正直、夜が来るたびに罪悪感で押しつぶされそうになるの。
私がもっと頑張ればいいのかなって、もっと我慢すればいいのかなって、でもゆうちゃんは優しいからさ「我慢する必要はない」って「正直に思ったことは言ってほしい」って「私のことが一番大切だから」って言ってくれるじゃない。その優しい言葉が全部重いの。

ゆうちゃん、私たち、もうすぐアラフォーでしょ。
だから、引き返すなら今しかないってそう思うの。男の人はさ、何歳になっても子供作れるかもしれないけれどさ、女は年をとればとるほど妊娠って大変だから。
別れよう、ゆうちゃん。

‥‥‥ゆうちゃん、子供大好きだもんね。

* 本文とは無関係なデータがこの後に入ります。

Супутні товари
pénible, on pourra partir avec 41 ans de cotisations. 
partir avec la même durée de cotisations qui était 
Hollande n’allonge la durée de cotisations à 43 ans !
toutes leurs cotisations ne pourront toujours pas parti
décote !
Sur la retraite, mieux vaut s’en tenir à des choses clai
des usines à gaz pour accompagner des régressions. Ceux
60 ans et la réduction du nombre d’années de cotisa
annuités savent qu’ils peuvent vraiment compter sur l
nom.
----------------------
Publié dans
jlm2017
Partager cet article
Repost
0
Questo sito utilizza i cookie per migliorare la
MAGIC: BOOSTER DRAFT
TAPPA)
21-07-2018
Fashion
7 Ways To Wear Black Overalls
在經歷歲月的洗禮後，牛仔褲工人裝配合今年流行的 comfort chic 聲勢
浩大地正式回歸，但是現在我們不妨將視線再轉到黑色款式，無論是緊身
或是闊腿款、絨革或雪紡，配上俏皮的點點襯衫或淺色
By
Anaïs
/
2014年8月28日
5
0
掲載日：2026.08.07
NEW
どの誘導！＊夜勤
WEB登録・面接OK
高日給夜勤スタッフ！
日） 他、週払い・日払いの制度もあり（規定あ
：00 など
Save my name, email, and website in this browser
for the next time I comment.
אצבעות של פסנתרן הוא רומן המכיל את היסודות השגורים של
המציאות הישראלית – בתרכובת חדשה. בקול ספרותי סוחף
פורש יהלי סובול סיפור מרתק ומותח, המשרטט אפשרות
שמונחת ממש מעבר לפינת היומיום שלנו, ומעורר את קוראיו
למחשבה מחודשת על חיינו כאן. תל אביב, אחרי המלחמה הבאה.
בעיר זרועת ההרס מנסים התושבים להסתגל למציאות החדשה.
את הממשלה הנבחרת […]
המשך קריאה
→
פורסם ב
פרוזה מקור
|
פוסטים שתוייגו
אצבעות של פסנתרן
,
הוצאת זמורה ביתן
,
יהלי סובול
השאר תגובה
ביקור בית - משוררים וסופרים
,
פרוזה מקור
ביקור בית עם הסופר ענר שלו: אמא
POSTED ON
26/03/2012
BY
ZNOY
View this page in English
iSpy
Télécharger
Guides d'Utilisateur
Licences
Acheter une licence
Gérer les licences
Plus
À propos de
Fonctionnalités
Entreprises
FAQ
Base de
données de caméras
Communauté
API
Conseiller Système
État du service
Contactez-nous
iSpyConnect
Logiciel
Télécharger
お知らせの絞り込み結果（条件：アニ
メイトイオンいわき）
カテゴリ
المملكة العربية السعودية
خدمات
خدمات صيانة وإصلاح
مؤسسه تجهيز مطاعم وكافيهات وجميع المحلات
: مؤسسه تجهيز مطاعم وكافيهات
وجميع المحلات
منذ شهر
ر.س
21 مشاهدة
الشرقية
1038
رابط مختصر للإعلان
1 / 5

わかるよ、そんなの。
休日に一緒に買い物に行くとさ、私たちのそばをベビーカーが通るじゃない。
その時、ゆうちゃん、いつもものすごく優しい目で赤ちゃんをみるよね。

結婚する前にさ、一緒に、子供の名前考えたりしたじゃない。
男の子だったら優一、女の子だったら優子にしようって。勉強もスポーツもできなくていいから優しい子であればいいよねって。他には何もいらないねって。
私、あの時ね、ゆうちゃんとなら家族になれるって思った。
ゆうちゃんと家族をつくりたいって本当にそう思ったんだ。

優しい優しいゆうちゃんはさ、とてもいいお父さんになれると思う。
目に浮かぶもん。ゆうちゃんがさ、笑顔で子供とキャッチボールしてる姿が。
無理しなくていいんだよ。ゆうちゃん、子供大好きだもんね。
今まで本当にありがとう。ゆうちゃんと結婚できて幸せだったよ。

‥‥‥ねぇ、どうして怒らないの?
私さ、すごく理不尽なこと言ってるの、自分でわかってるんだよ。
怒っていいんだよ、ゆうちゃん。そんな子供をみるような優しい目で私をみないでよ。
ゆうちゃんの優しさは全部プレッシャーになるの。私、もう潰れそうなの。